Cape Town - The National Consumer Commission (NCC) has confirmed to Fin24 that it is conducting a preliminary investigation into nine suspected pyramid schemes, to establish if they are contravening the provisions of the Consumer Protection Act (CPA) and its regulations.
"The NCC is working together with the Specialised Commercial Crimes division of the South African Police Service, and as part of its investigation will scrutinise the business models and practices of the schemes concerned," said NCC spokesperson Trevor Hattingh.
The schemes and investment initiatives under investigation are WorldVentures, Kipi, also known as Mydeposit241, Make Believe, NMT Investments, Instant Wealth Club, MMM South Africa, DIPESA, Sikhese (Pty) Ltd as well as Wealth Creation Club.
The probe was prompted by several complaints from the Financial Services Board (FSB) and the South African Reserve Bank (Sarb) about the operations of the schemes concerned, said Hattingh.
Lesego Mashigo of the FSB told Fin24 that members of the public had raised concerns over the legitimacy of these investment vehicles. Suspicions were aroused over bank account movements, as large sums of money were deposited into accounts and then withdrawn again.

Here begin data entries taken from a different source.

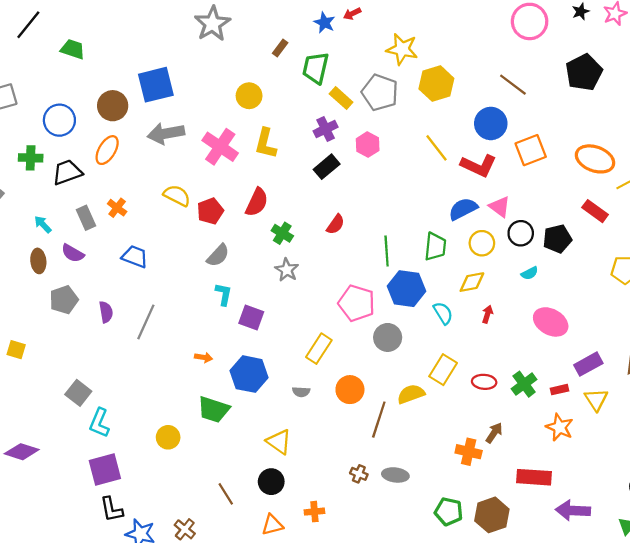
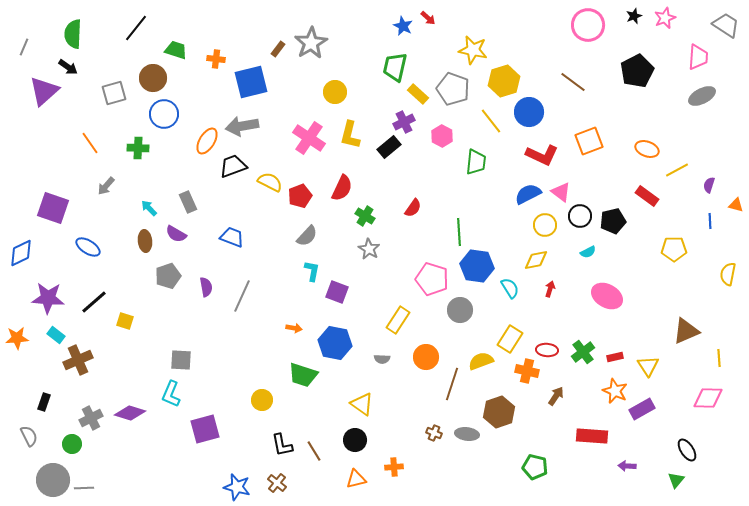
red arrow: (352, 14) -> (428, 18), turned -112
gray star: (212, 24) -> (311, 43), moved
brown rectangle: (280, 48) -> (278, 49), moved
brown circle: (113, 106) -> (153, 78), moved
blue circle: (491, 123) -> (529, 112), moved
gray arrow: (166, 133) -> (242, 126), moved
yellow line: (436, 148) -> (491, 121), moved
orange ellipse: (595, 159) -> (647, 149), size x0.7
black rectangle: (327, 167) -> (389, 147), moved
black trapezoid: (67, 172) -> (233, 166), moved
orange cross: (117, 208) -> (216, 59), moved, turned -30
green trapezoid: (435, 247) -> (476, 162), moved
purple rectangle: (588, 364) -> (642, 409), moved
gray square: (78, 393) -> (181, 360), turned -35
cyan L-shape: (99, 423) -> (171, 394), moved
orange cross: (469, 452) -> (527, 371), moved
black L-shape: (112, 509) -> (282, 445), moved
purple arrow: (573, 510) -> (627, 466), size x0.6
green pentagon: (449, 512) -> (535, 467), moved
brown hexagon: (492, 515) -> (499, 412), moved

"Are these people running a bank? If so, it becomes a matter for Sarb," said Mashigo. As a next step and to mask illegal activities, the companies then typically start selling items such as travel vouchers or bottled water. "This is their way of trying to hide that it's a Ponzi scheme," said Mashigo. That then makes it a consumer matter, hence the referral to the NCC.

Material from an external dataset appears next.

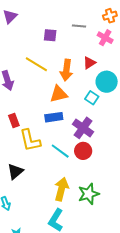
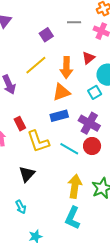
purple square: (50, 35) -> (46, 35), turned -32
yellow line: (36, 64) -> (36, 65), turned -65
cyan square: (92, 98) -> (95, 92), turned 32

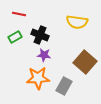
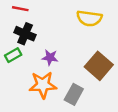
black cross: (40, 35) -> (25, 34), moved
green rectangle: (15, 37) -> (13, 55), moved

If the probe uncovers evidence of fraud, there are several legal routes the NCC could take, said Hattingh.
This could involve taking the matter to the National Consumer Tribunal to declare the practices prohibited and issuing the schemes with compliance notices, which would compel them to cease or alter operations to comply with the law.
Alternatively, the NCC could start criminal proceedings against the initiators of the schemes. "It must be understood that the objective of a pyramid scheme is to defraud. In this context the most effective route would be to criminally charge the initiators of the schemes," said Hattingh.

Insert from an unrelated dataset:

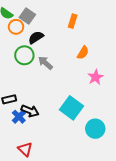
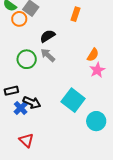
black semicircle: (36, 37) -> (48, 36), moved
orange semicircle: (83, 53) -> (93, 55), moved
green circle: (24, 55) -> (27, 59), moved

Sadly, little can be done to recoup investor losses. "Participants of a pyramid or related scheme have no recourse under the law when the scheme collapses," said Hattingh.
The CPA prohibits any person from promoting, or knowingly joining or participating in a pyramid scheme. "In addition, a participant who knowingly participates, but demonstrates ignorance to the law would be committing an offence," said Hattingh.
"Consumers should steer clear from anything that resembles a pyramid or any of the related schemes that are prohibited by the CPA," said Hattingh.
How to spot a pyramid scheme
Hattingh offers some pointers to help consumers identify a Ponzi scheme or investment initiative:
• It is never widely publicised or advertised.
• It is normally a get-rich-quick scheme.
• It is not authorised by or registered with financial services providers, and is not accountable to anybody.
• And most notably, investors or participants primarily derive an income or return on investment from recruiting other participants.
*Anyone who becomes aware of a Ponzi or related scheme should report it to the National Consumer Commission on (012) 761 3400.